Aujourd’hui, la technologie permet pourtant une simplification radicale : il est tout à fait possible de créer un guichet internet, unique interlocuteur administratif des entrepreneurs tout au long de leur parcours, en développant une interface fonctionnelle, ergonomique et intelligente. Il est tout à fait possible, par le biais des procédés de signature électronique sécurisée, de dématérialiser totalement l’ensemble des procédures administratives même lorsqu’il faut authentifier l’identité des administrés, en évitant ainsi les documents papiers ou copies de documents signés à la main.
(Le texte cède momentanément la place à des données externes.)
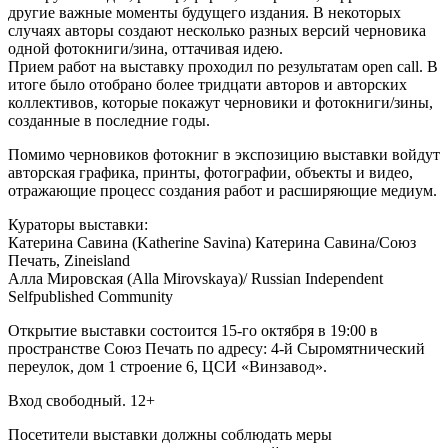
другие важные моменты будущего издания. В некоторых
случаях авторы создают несколько разных версий черновика
одной фотокниги/зина, оттачивая идею.
Прием работ на выставку проходил по результатам open call. В
итоге было отобрано более тридцати авторов и авторских
коллективов, которые покажут черновики и фотокниги/зины,
созданные в последние годы.
Помимо черновиков фотокниг в экспозицию выставки войдут
авторская графика, принты, фотографии, объекты и видео,
отражающие процесс создания работ и расширяющие медиум.
Кураторы выставки:
Катерина Савина (Katherine Savina) Катерина Савина/Союз
Печать, Zineisland
Алла Мировская (Alla Mirovskaya)/ Russian Independent
Selfpublished Community
Открытие выставки состоится 15-го октября в 19:00 в
пространстве Союз Печать по адресу: 4-й Сыромятнический
переулок, дом 1 строение 6, ЦСИ «Винзавод».
Вход свободный. 12+
Посетители выставки должны соблюдать меры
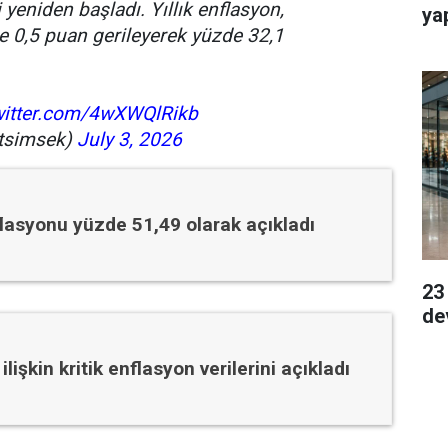
yeniden başladı. Yıllık enflasyon,
ya
e 0,5 puan gerileyerek yüzde 32,1
twitter.com/4wXWQlRikb
tsimsek)
July 3, 2026
flasyonu yüzde 51,49 olarak açıkladı
23
de
lişkin kritik enflasyon verilerini açıkladı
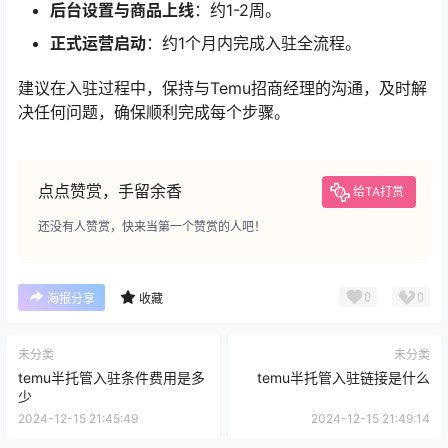
后台设置与商品上线
：约1-2周。
正式运营启动
：约1个月内完成入驻全流程。
建议在入驻过程中，保持与Temu招商经理的沟通，及时解
决任何问题，确保顺利完成每个步骤。
点点赞赏，手留余香
给TA打赏
还没有人赞赏，快来当第一个赞赏的人吧！
0
0
海报分享
收藏
未分类
未分类
temu半托管入驻条件费用是多
temu半托管入驻链接是什么
少
2024-12-15 21:45:49
2024-12-15 21:49:14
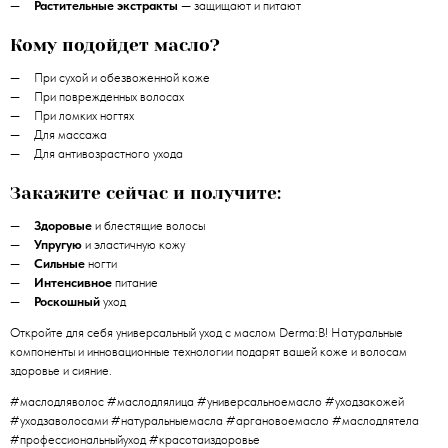
Растительные экстракты
— защищают и питают
Кому подойдет масло?
При сухой и обезвоженной коже
При поврежденных волосах
При ломких ногтях
Для массажа
Для антивозрастного ухода
Закажите сейчас и получите:
Здоровые
и блестящие волосы
Упругую
и эластичную кожу
Сильные
ногти
Интенсивное
питание
Роскошный
уход
Откройте для себя универсальный уход с маслом Derma:B! Натуральные
компоненты и инновационные технологии подарят вашей коже и волосам
здоровье и сияние.
#маслодляволос #маслодлялица #универсальноемасло #уходзакожей
#уходзаволосами #натуральныемасла #аргановоемасло #маслодлятела
#профессиональныйуход #красотаиздоровье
Il est également possible, notamment grâce à la technologie de la blockchain, de créer un registre unique et sécurisé servant de réceptacle aux nombreux dossiers et documents que les administrations et officiers publics doivent recueillir des entreprises tout au long de leur vie. Au-delà de ces apports technologiques, il serait souhaitable de clarifier les régimes juridiques des différents statuts d’entreprises, en procédant à une grande harmonisation visant à réunir les multiples ramifications de statuts autour, par exemple, de quelques grands axes : entreprises individuelles, sociétés commerciales à l’impôt sur les société et sociétés commerciales à transparence fiscale.
Il faut donc espérer que le PACTE ne se limitera à un énième compromis entre les attentes légitimes des TPE / PME et les habitudes ou reticences des différents intermédiaires publics et assimilés, mais soit à la hauteur des attentes des entrepreneurs en matière de clarification des obligations et de simplification des démarches administratives.